■ WHAT NEEDS TO BE DONE ■
Whenever a line below includes "list", add it to the tally, then give the total and nothing more.
━━━ MATERIAL FOR THIS TASK
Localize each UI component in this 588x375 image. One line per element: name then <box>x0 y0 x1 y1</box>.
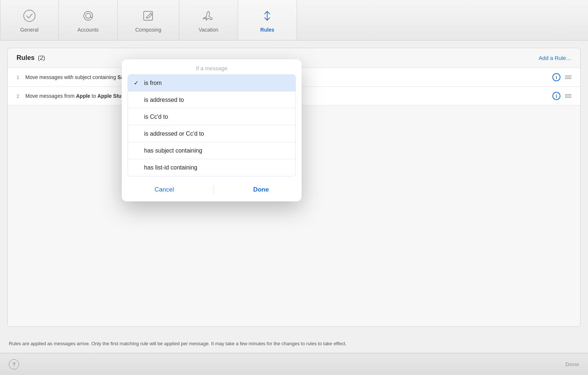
rule-actions: i <box>552 73 571 81</box>
svg-point-1 <box>86 13 91 18</box>
dropdown-placeholder: If a message <box>122 59 302 74</box>
rules-panel: Rules (2) Add a Rule… 1 Move messages wi… <box>7 48 581 327</box>
rule-number: 2 <box>17 93 25 99</box>
dropdown-panel: If a message ✓ is from ✓ is addressed to… <box>122 59 302 201</box>
main-content: Rules (2) Add a Rule… 1 Move messages wi… <box>0 40 588 353</box>
tab-composing-label: Composing <box>135 27 161 33</box>
add-rule-button[interactable]: Add a Rule… <box>539 55 571 61</box>
footer-divider <box>214 185 214 194</box>
checkmark-icon: ✓ <box>134 79 144 86</box>
done-button-disabled: Done <box>566 361 580 367</box>
tab-vacation[interactable]: Vacation <box>179 0 238 40</box>
drag-handle-icon[interactable] <box>565 94 571 98</box>
rule-actions: i <box>552 92 571 100</box>
tab-vacation-label: Vacation <box>199 27 218 33</box>
rules-title: Rules (2) <box>17 54 45 62</box>
at-symbol-icon <box>80 8 96 24</box>
tab-accounts[interactable]: Accounts <box>59 0 118 40</box>
dropdown-option-is-from[interactable]: ✓ is from <box>128 75 295 92</box>
dropdown-options-list: ✓ is from ✓ is addressed to ✓ is Cc'd to <box>128 74 296 176</box>
tab-rules-label: Rules <box>260 27 274 33</box>
checkmark-circle-icon <box>21 8 37 24</box>
svg-point-0 <box>24 10 35 21</box>
tab-accounts-label: Accounts <box>78 27 99 33</box>
edit-square-icon <box>140 8 156 24</box>
dropdown-option-is-addressed-to[interactable]: ✓ is addressed to <box>128 92 295 108</box>
bottom-bar: ? Done <box>0 353 588 375</box>
info-button[interactable]: i <box>552 92 560 100</box>
drag-handle-icon[interactable] <box>565 75 571 79</box>
footer-note: Rules are applied as messages arrive. On… <box>0 334 588 353</box>
tab-general-label: General <box>20 27 39 33</box>
tab-rules[interactable]: Rules <box>238 0 297 40</box>
dropdown-option-has-list-id[interactable]: ✓ has list-id containing <box>128 159 295 176</box>
airplane-icon <box>200 8 216 24</box>
dropdown-option-has-subject[interactable]: ✓ has subject containing <box>128 142 295 159</box>
dropdown-footer: Cancel Done <box>122 178 302 201</box>
dropdown-option-is-addressed-or-ccd[interactable]: ✓ is addressed or Cc'd to <box>128 125 295 142</box>
cancel-button[interactable]: Cancel <box>146 183 183 196</box>
info-button[interactable]: i <box>552 73 560 81</box>
done-button[interactable]: Done <box>244 183 278 196</box>
arrows-updown-icon <box>259 8 275 24</box>
tab-general[interactable]: General <box>0 0 59 40</box>
rule-number: 1 <box>17 75 25 80</box>
toolbar: General Accounts Composing Vacat <box>0 0 588 40</box>
svg-line-3 <box>151 12 151 13</box>
tab-composing[interactable]: Composing <box>118 0 179 40</box>
help-button[interactable]: ? <box>9 359 19 369</box>
dropdown-option-is-ccd-to[interactable]: ✓ is Cc'd to <box>128 108 295 125</box>
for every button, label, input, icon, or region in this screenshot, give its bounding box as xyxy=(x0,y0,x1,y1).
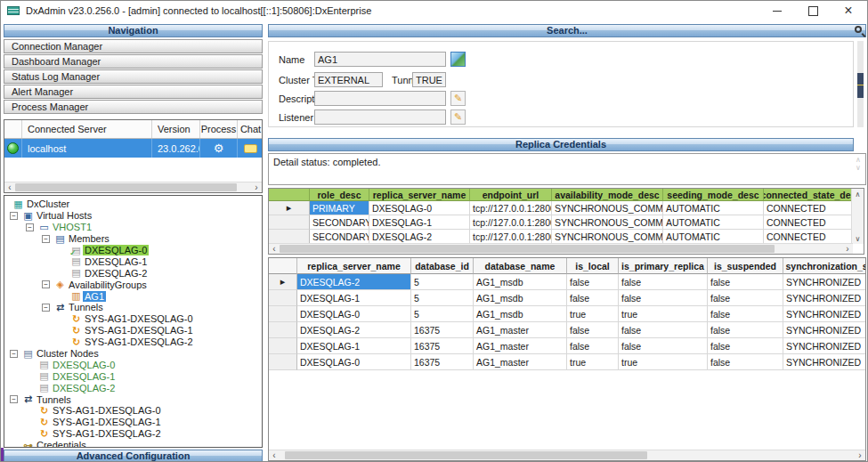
━━━━━━
■ ANSWER TO THE EXERCISE ■
2